From the poverty I have witnessed in North India, it would seem I have everything. A roof, a bed, food, clothes and health. But no words. How can I have words to do justice to the beauty that overflows from children that show no ill will to anyone or anything? Children that are so rich in their love and gratitude yet are the same children that are among the absolute poorest in Lucknow city.

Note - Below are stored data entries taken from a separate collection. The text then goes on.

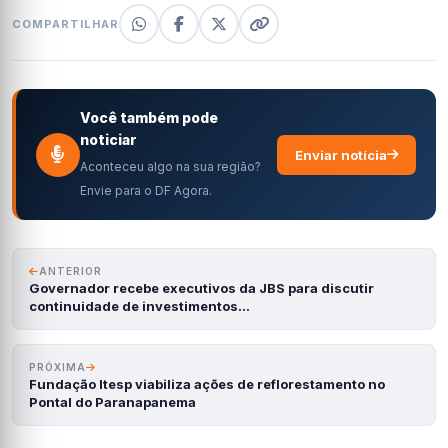
COMPARTILHAR
Você também pode
noticiar
Enviar notícia
Aconteceu algo na sua região?
Envie para o DF Agora.
ANTERIOR
Governador recebe executivos da JBS para discutir
continuidade de investimentos…
PRÓXIMA
Fundação Itesp viabiliza ações de reflorestamento no
Pontal do Paranapanema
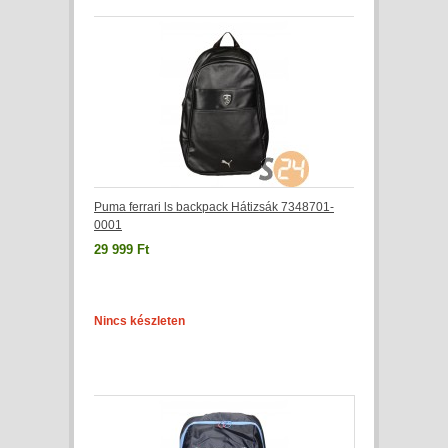
Puma ferrari ls backpack Hátizsák 7348701-
0001
29 999 Ft
Nincs készleten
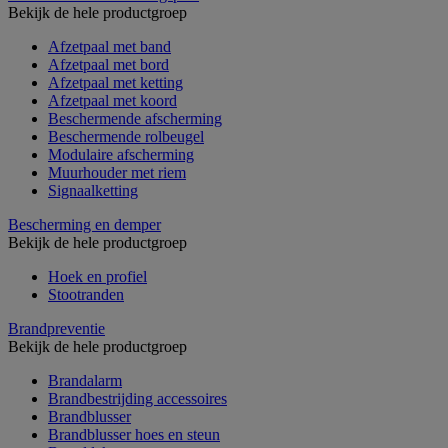
Bekijk de hele productgroep
Afzetpaal met band
Afzetpaal met bord
Afzetpaal met ketting
Afzetpaal met koord
Beschermende afscherming
Beschermende rolbeugel
Modulaire afscherming
Muurhouder met riem
Signaalketting
Bescherming en demper
Bekijk de hele productgroep
Hoek en profiel
Stootranden
Brandpreventie
Bekijk de hele productgroep
Brandalarm
Brandbestrijding accessoires
Brandblusser
Brandblusser hoes en steun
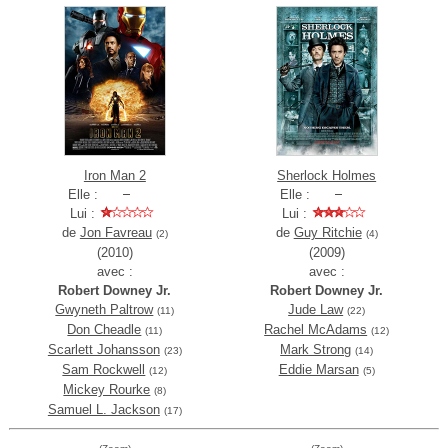
Iron Man 2
Sherlock Holmes
Elle :
Elle :
Lui :
Lui :
de
Jon Favreau
de
Guy Ritchie
(2)
(4)
(2010)
(2009)
avec :
avec :
Robert Downey Jr.
Robert Downey Jr.
Gwyneth Paltrow
Jude Law
(11)
(22)
Don Cheadle
Rachel McAdams
(11)
(12)
Scarlett Johansson
Mark Strong
(23)
(14)
Sam Rockwell
Eddie Marsan
(12)
(5)
Mickey Rourke
(8)
Samuel L. Jackson
(17)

I don’t know how to portray the incredible reality that I encountered in words, and so I’ll try and paint a little picture for you.

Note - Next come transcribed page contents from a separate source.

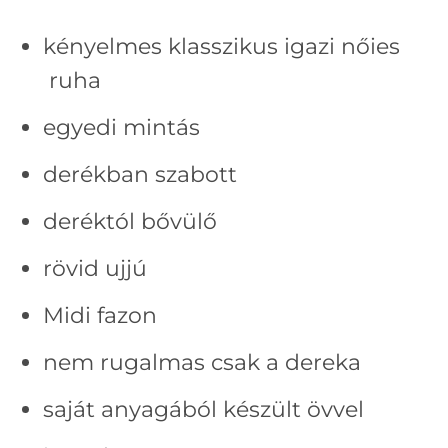
kényelmes klasszikus igazi nőies
ruha
egyedi mintás
derékban szabott
deréktól bővülő
rövid ujjú
Midi fazon
nem rugalmas csak a dereka
saját anyagából készült övvel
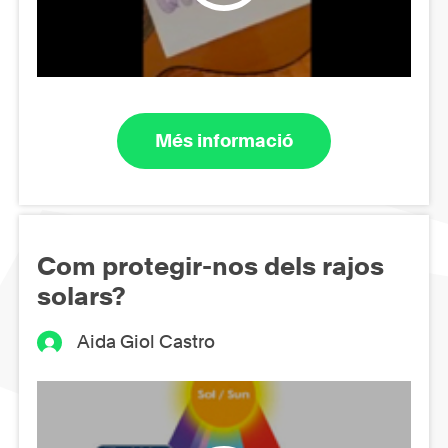
Més informació
Com protegir-nos dels rajos
solars?
Aida Giol Castro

I am part of a team called STORM (special team of role models). We are a social justice initiative group, and we teach self-defence.
Sonia Singh from Astha Kiran- a school for under privileged children invited us to stay in her school so that we could train her students over 4 days. They are living in high-risk situations exposed to the daily threat of kidnap, rape, acid, chlorophyll and murder.
The students that were in lines in the little school yard amounted to 100 girls ages between 6 and 15, only four years younger than myself. Some of who had already in their short lives been victims of such crimes. To teach them, and give the little I had, was the most humbling and rewarding feeling that I have ever encountered. Training from morning until dark, 100% effort and attention was paid and smiles never slipped from their tired little faces! It was amazing. We were there purely to equip and empower, and to give back voices that will demand to be listened to and not just heard. Yet by the end of our time there I came away wondering if I had given enough because although the girls had trained so well and their technique was as good as 4 days will get it, speaking for myself, I feel like I had come away with more of an education than I had given.
Understanding and seeing a glint of constant worry in a 15 year old’s eyes as she relayed to us about how she had been sexually harassed, made my heat ache for her. They began to call me “didi”, meaning big sister. How can I leave my little sisters in situations like that? Rape is not ok in this country. Why is there a rape every 45 seconds in India? And how am I expected to sit back and do nothing knowing I have the skills to do something?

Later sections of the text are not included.